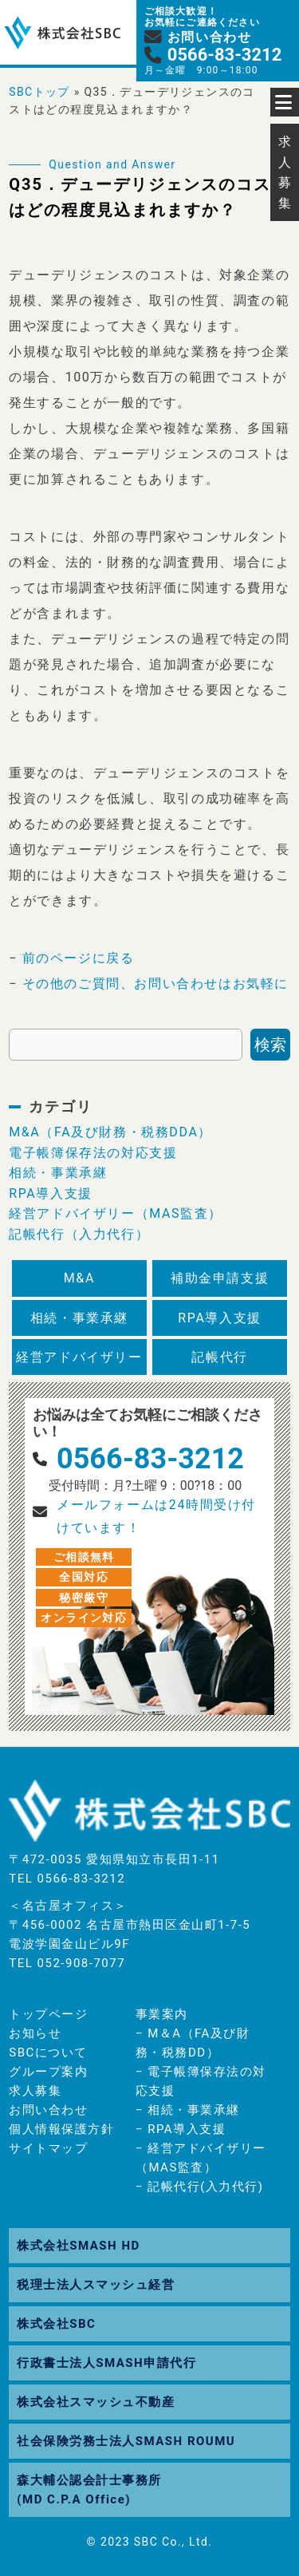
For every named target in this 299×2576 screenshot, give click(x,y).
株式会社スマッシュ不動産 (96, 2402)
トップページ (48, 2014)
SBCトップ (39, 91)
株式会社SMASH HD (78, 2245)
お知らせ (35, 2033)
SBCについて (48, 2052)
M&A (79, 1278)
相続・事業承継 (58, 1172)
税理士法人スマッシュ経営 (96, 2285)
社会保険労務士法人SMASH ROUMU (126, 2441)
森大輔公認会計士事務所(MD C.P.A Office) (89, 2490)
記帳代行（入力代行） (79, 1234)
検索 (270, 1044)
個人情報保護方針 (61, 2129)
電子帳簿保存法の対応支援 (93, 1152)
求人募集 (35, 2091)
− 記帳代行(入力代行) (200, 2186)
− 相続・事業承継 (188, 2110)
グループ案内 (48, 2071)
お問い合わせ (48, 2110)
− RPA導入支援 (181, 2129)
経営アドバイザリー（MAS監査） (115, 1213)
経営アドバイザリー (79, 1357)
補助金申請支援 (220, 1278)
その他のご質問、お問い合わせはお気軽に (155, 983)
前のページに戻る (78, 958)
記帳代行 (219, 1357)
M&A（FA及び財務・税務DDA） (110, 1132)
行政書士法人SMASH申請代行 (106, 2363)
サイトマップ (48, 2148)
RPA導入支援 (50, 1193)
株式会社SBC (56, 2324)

*ACTIVITY*
Leave every image out, and retype the material exactly.

*RESPONSE BOX*
For every named target in this 299×2576 screenshot, give click(x,y).
株式会社スマッシュ不動産 (96, 2402)
トップページ (48, 2014)
SBCトップ (39, 91)
株式会社SMASH HD (78, 2245)
お知らせ (35, 2033)
SBCについて (48, 2052)
M&A (79, 1278)
相続・事業承継 (58, 1172)
税理士法人スマッシュ経営 (96, 2285)
社会保険労務士法人SMASH ROUMU (126, 2441)
森大輔公認会計士事務所(MD C.P.A Office) (89, 2490)
記帳代行（入力代行） (79, 1234)
検索 (270, 1044)
個人情報保護方針 (61, 2129)
電子帳簿保存法の対応支援 (93, 1152)
求人募集 (35, 2091)
− 記帳代行(入力代行) (200, 2186)
− 相続・事業承継 (188, 2110)
グループ案内 (48, 2071)
お問い合わせ (48, 2110)
− RPA導入支援 (181, 2129)
経営アドバイザリー（MAS監査） (115, 1213)
経営アドバイザリー (79, 1357)
補助金申請支援 (220, 1278)
その他のご質問、お問い合わせはお気軽に (155, 983)
前のページに戻る (78, 958)
記帳代行 (219, 1357)
M&A（FA及び財務・税務DDA） (110, 1132)
行政書士法人SMASH申請代行 (106, 2363)
サイトマップ (48, 2148)
RPA導入支援 (50, 1193)
株式会社SBC (56, 2324)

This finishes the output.